→ About this task:
Should the entries contain pictures, leave them out and return exactly the lines from the first through the line holding "Premium Equipment is".

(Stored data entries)
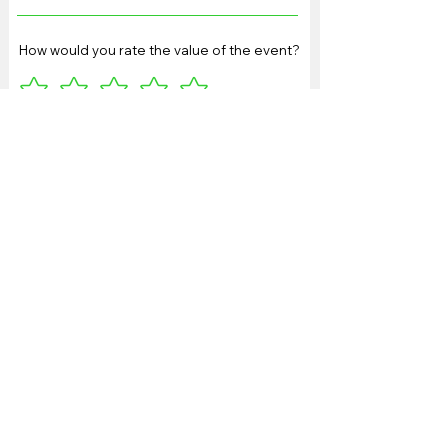
How would you rate the value of the event?
Any other feedback or
suggestions:
Please provide any other
feedback here:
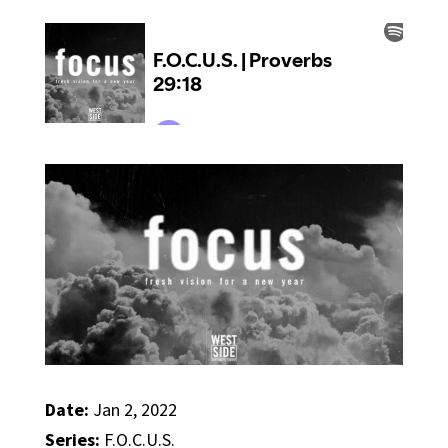
Date:
Jan 2, 2022
Series:
F.O.C.U.S.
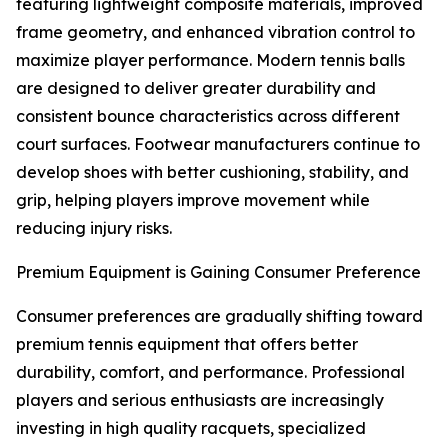
featuring lightweight composite materials, improved
frame geometry, and enhanced vibration control to
maximize player performance. Modern tennis balls
are designed to deliver greater durability and
consistent bounce characteristics across different
court surfaces. Footwear manufacturers continue to
develop shoes with better cushioning, stability, and
grip, helping players improve movement while
reducing injury risks.
Premium Equipment is Gaining Consumer Preference
Consumer preferences are gradually shifting toward
premium tennis equipment that offers better
durability, comfort, and performance. Professional
players and serious enthusiasts are increasingly
investing in high quality racquets, specialized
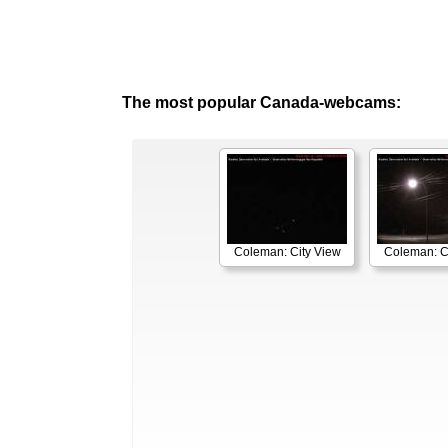
The most popular Canada-webcams:
Coleman: City View
Coleman: C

→ Written solution:
How would you rate the value of the event?
Any other feedback or
suggestions:
Please provide any other
feedback here:
Date:
Jan 2, 2022
Series:
F.O.C.U.S.
featuring lightweight composite materials, improved
frame geometry, and enhanced vibration control to
maximize player performance. Modern tennis balls
are designed to deliver greater durability and
consistent bounce characteristics across different
court surfaces. Footwear manufacturers continue to
develop shoes with better cushioning, stability, and
grip, helping players improve movement while
reducing injury risks.
Premium Equipment is Gaining Consumer Preference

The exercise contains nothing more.